Paper ID: | 1937 |
---|---|

Title: | Stochastic Nested Variance Reduced Gradient Descent for Nonconvex Optimization |

The paper proposes a stochastic nested variance reduced gradient descent method for non-convex finite-sum optimization. It has been studied that variance reduction in stochastic gradient evaluations improves the complexity of stochastic gradient evaluations. A popular method is stochastic variance reduced gradient (SVRG), which uses a single reference point to evaluate the gradient. Inspired by this, authors introduce variance reduction using multiple reference points with nested scheme. More precisely, each reference point updates in every T steps and the proposed algorithm uses K points and hence one-epoch iterates T^K loops. Authors demonstrate that gradient complexity of their algorithm is better than the original SVRG and stochastically controlled stochastic gradient (SCSG) under mild conditions. They also provide an algorithm and analysis for gradient dominated case, where the global optimal can be found. Finally, their algorithms show better results for practical nonconvex problems. Although the idea of this paper seems to be natural, its result is very important in the sense of good theoretical analysis and experimental justifications. This paper is well written and easy to read. Hence, I believe that this paper should be accepted in NIPS. One confusion is that it would be better if authors provide running time plot in experiments. Some readers may not satisfy with epochs-error plots. It makes this work to be more strengthen. ***** I have read the author feedback. I appreciate authors for providing the details about my questions. *****

Overall, I appreciate this submission. It does almost all it can do in the theory part and also carries some experiments. My main concern is that while this paper does a good job under the topic of SVRG, the overall contribution may not be big. Some extra comments: 1. Do authors use batch normalization and dropout in their experiments? Hows the testing accuracy compared with the state-of-art method on MNIST, CIFAR, and SVHN datasets? Testing accuracy is more important than training and validation loss. The authors want to show their method is strong even on deep networks, however, the current form of Section 5.2 looks more like a toy example. The authors can use inception or Resnet instead. Besides, they can also compared their testing accuracy with the one obtained by Adam or adagrad. -------- I've read author's feedback, I am ok with their reply.

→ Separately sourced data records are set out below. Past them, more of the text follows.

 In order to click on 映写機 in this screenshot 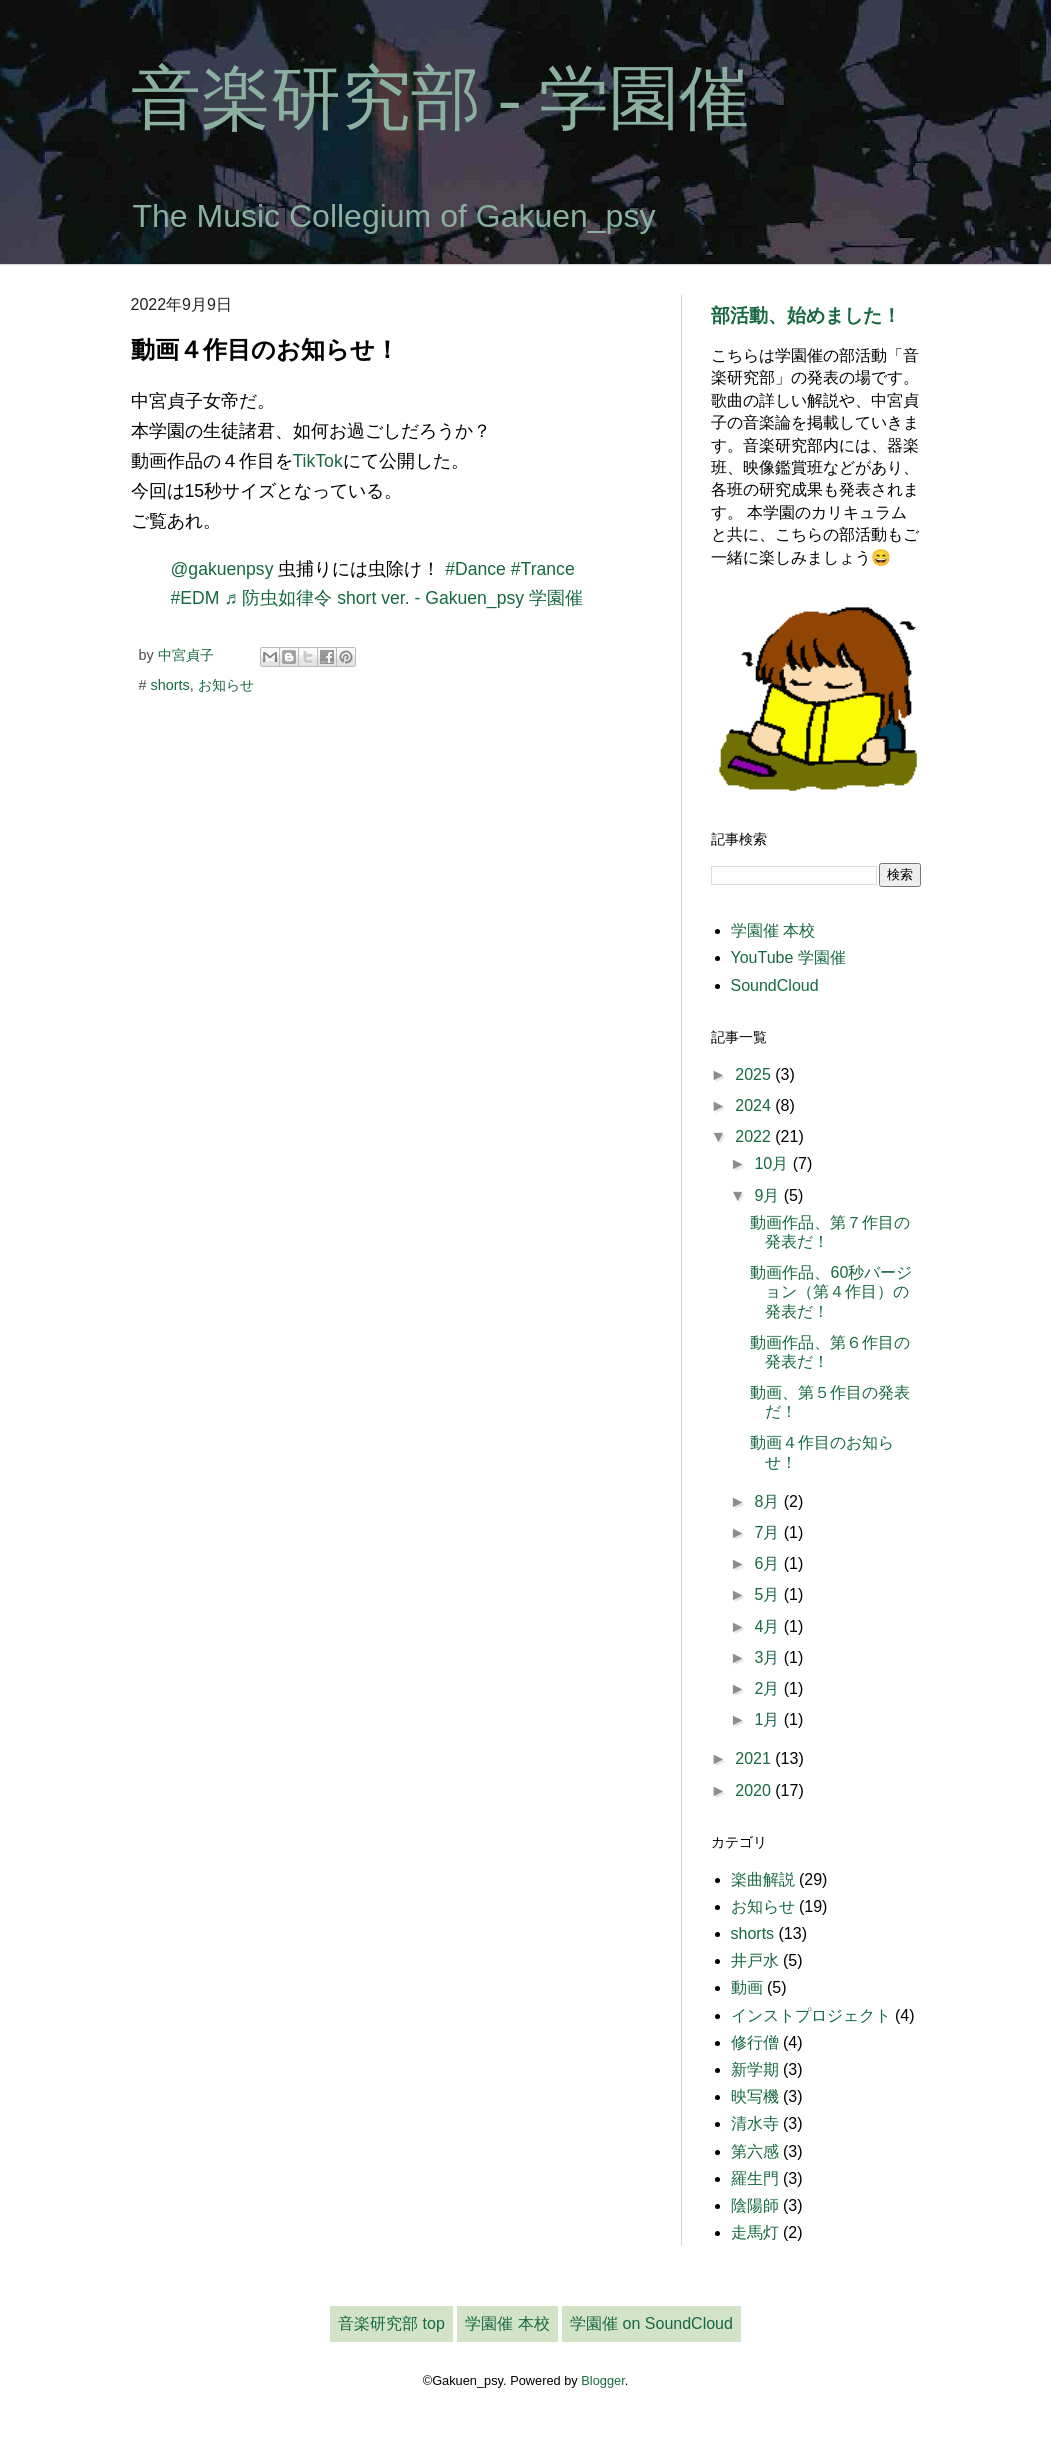, I will do `click(755, 2096)`.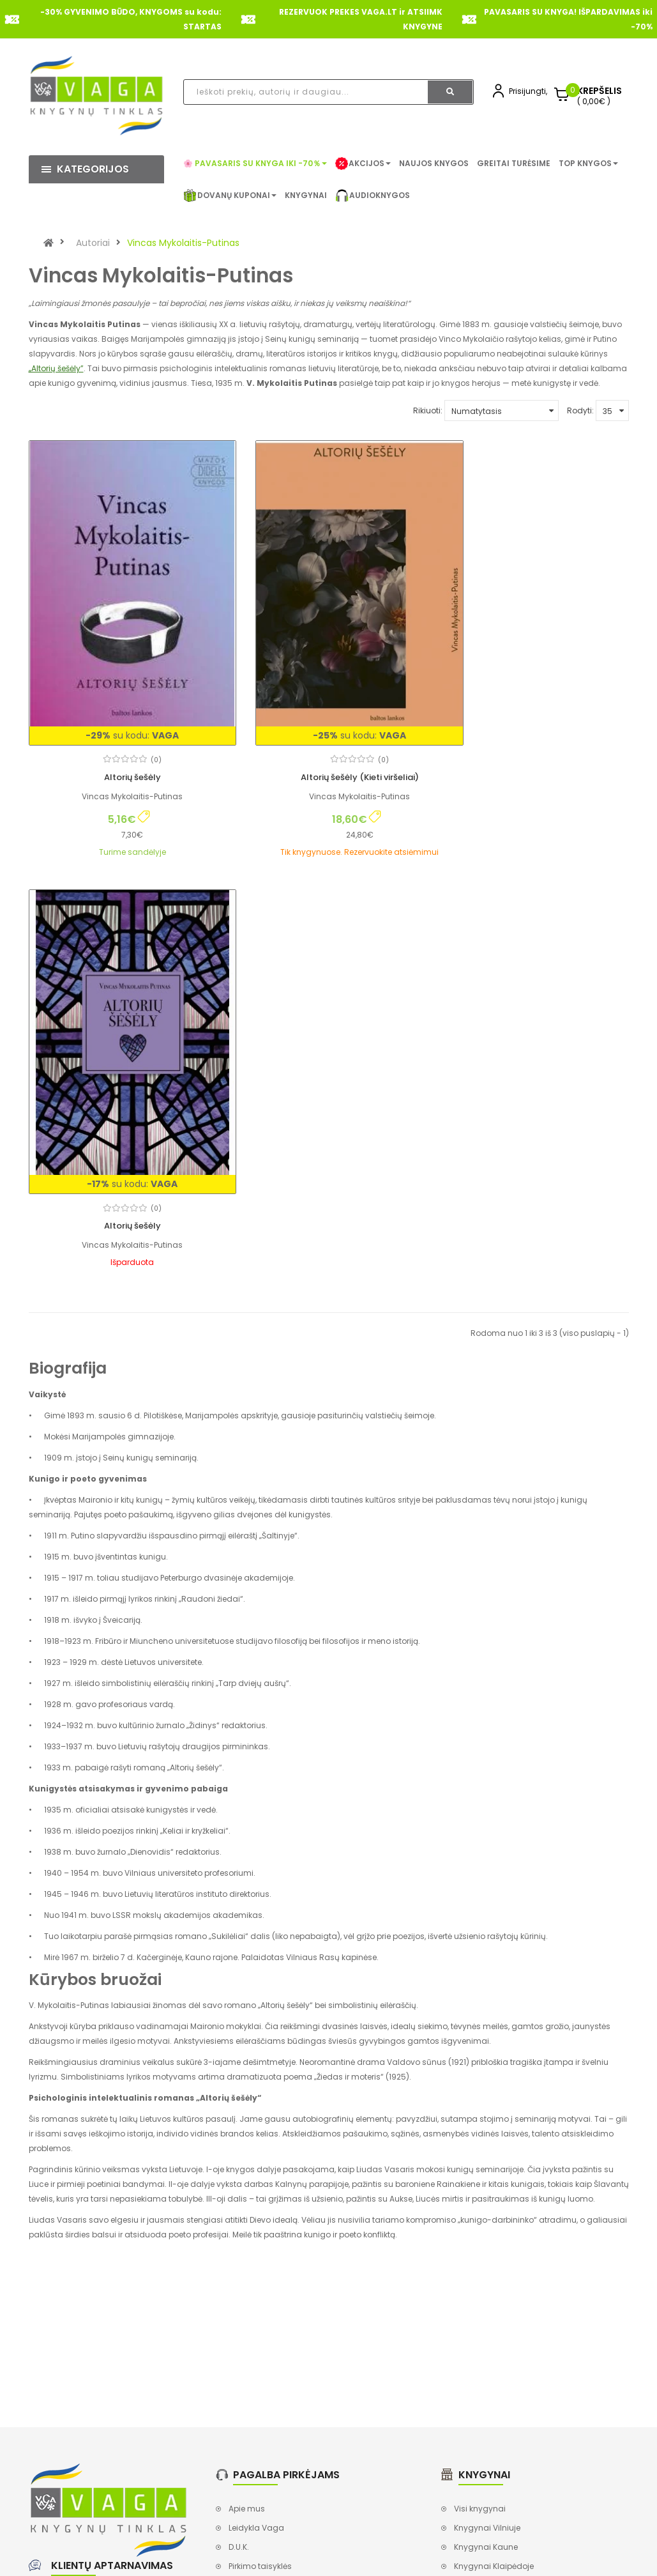 The image size is (657, 2576). I want to click on +370 620 91444, so click(97, 2169).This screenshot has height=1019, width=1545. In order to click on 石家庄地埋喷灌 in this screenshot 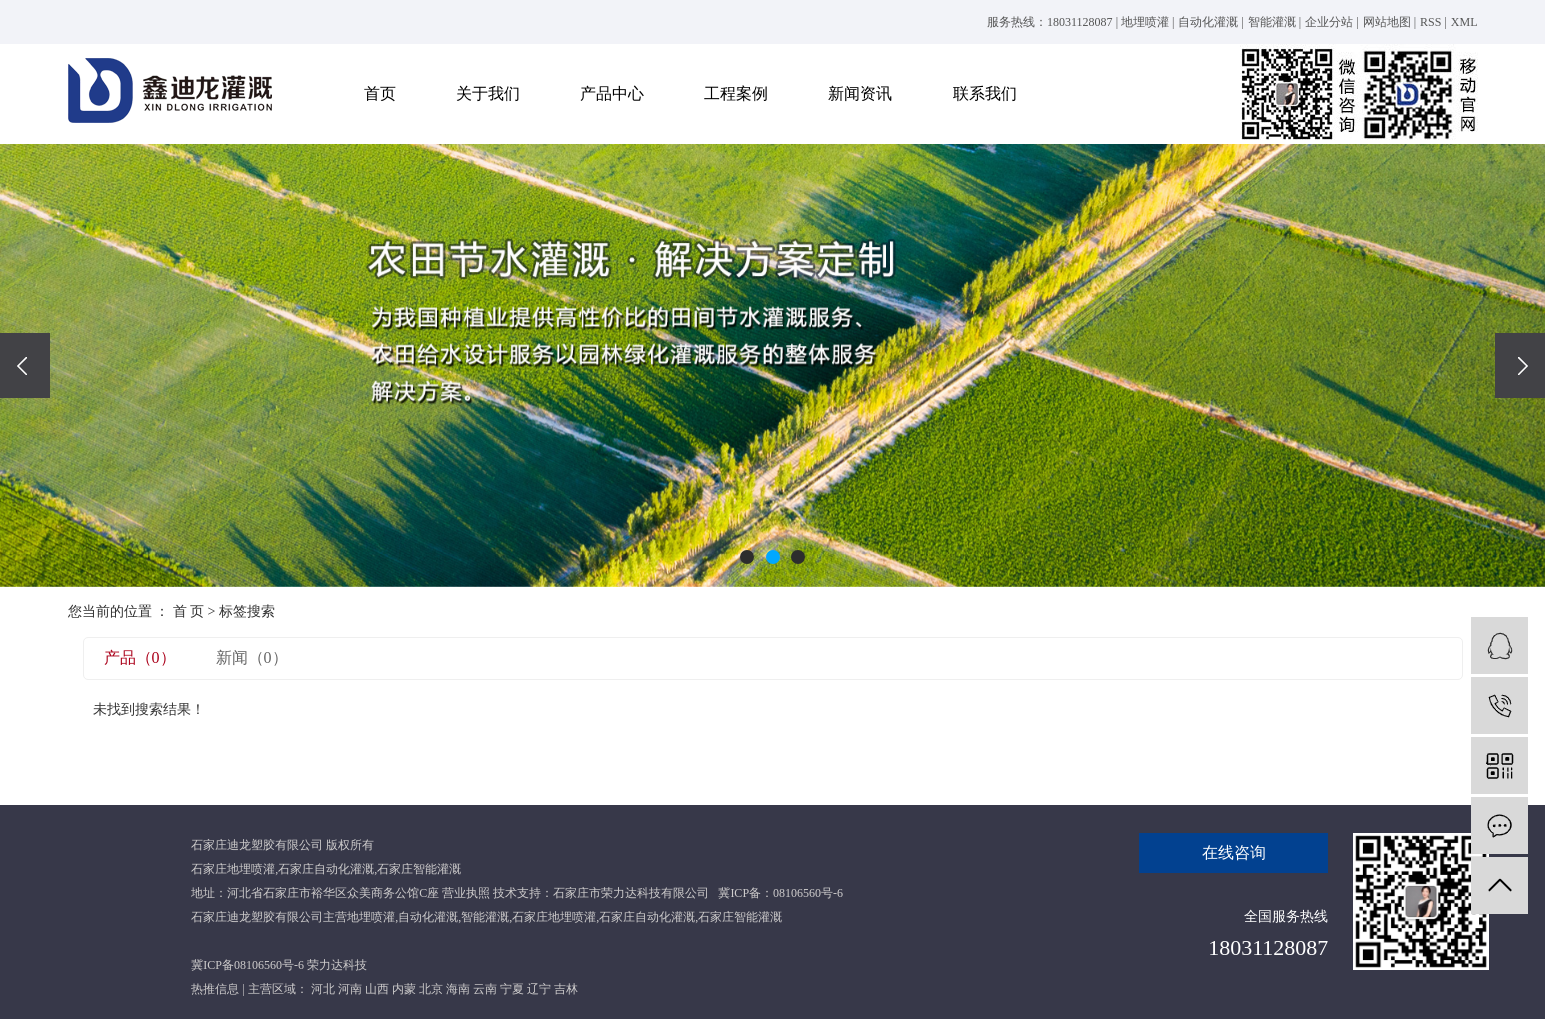, I will do `click(233, 869)`.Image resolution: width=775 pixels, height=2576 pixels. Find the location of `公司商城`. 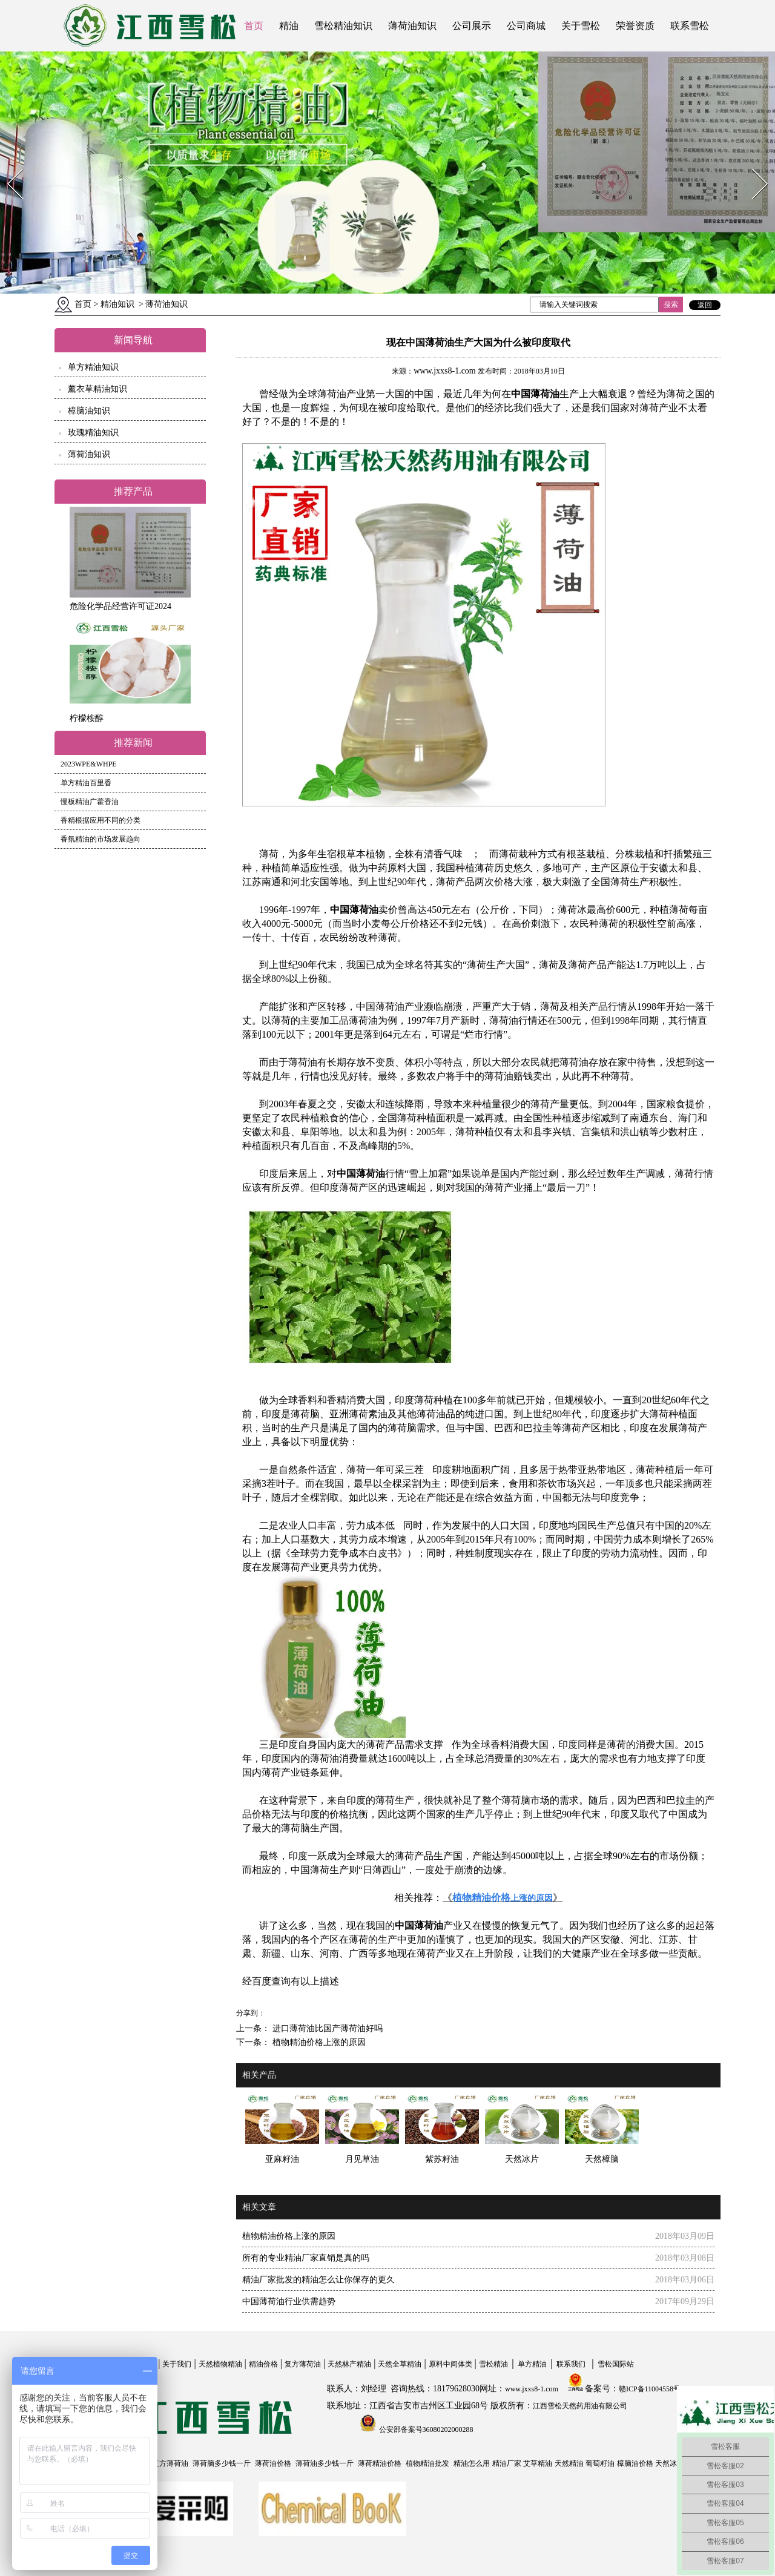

This paper talks about new method based on first order variance reduced optimization called Stochastic Nested Variance Reduced Gradient Descent (SNVRG). It provides better convergence rate than the current state-of-the-art. Main novelty comes from usage K+1 reference points for variance reduction. SVRG can be special case of SNVRG, but analysis, which was used in this paper, generally can't due to requirement B=n(^)2C_1^2\sigma^2/\eps^2, which usually implies K>1, thus this does not provide better rate for SVRG. On the other hand, it shows that n^(2/3) can be improved to n^(1/2) in the rate, which brings huge contribution to non-convex smooth optimization. This work also uses additional assumption on the upperbound of the stochastic gradient variance, which then provides better rate comparing to SDCA. For the experiment part. Parameter settings does not follow theory, but instead grid search is used, which due to high number of parameters to be tuned makes this algorithm hard to use in practice. On the other hand, it outperforms other algorithms substantially, but it would be hard to reproduce the result since authors did not include values for stepsizes and also grid search values. There are some minors mistakes in the proofs, for instance T = \prod_{l=1}^{k} T_l = (B/2)^(1/2) instead B^(1/2). (A.1) *** I've read the author feedback ***